> **WORK INSTRUCTION**
Within the listing below, the lines to output run from the one containing "conta bancária do" through the one containing "precisa do SWIFT"; copy them exactly and nothing else.

-- -- --

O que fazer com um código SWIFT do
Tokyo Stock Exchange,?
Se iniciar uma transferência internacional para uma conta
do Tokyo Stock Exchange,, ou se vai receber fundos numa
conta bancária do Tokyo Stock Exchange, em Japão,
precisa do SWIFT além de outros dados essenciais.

-- -- --

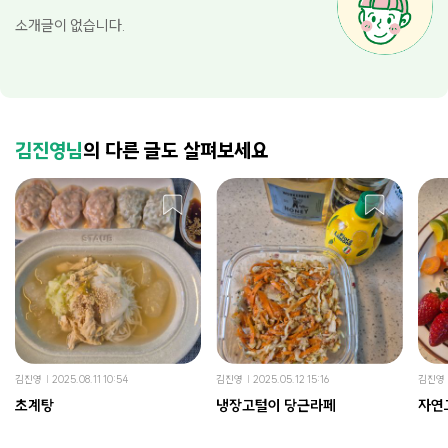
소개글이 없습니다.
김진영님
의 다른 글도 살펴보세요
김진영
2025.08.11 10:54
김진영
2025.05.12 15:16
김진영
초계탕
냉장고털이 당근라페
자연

-- -- --

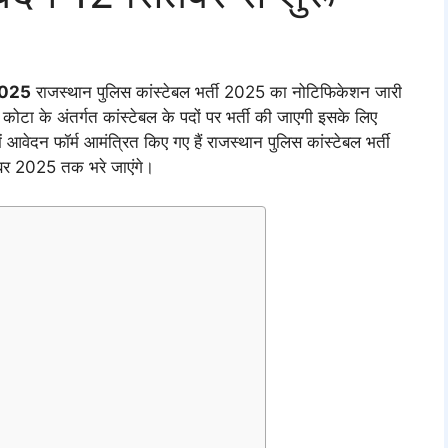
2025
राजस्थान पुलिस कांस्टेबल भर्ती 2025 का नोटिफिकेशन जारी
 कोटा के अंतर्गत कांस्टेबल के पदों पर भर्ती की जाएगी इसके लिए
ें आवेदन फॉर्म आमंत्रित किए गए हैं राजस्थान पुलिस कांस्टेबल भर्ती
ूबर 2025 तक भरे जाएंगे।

-- -- --

> **EXERCISE RESULT**
conta bancária do Tokyo Stock Exchange, em Japão,
precisa do SWIFT além de outros dados essenciais.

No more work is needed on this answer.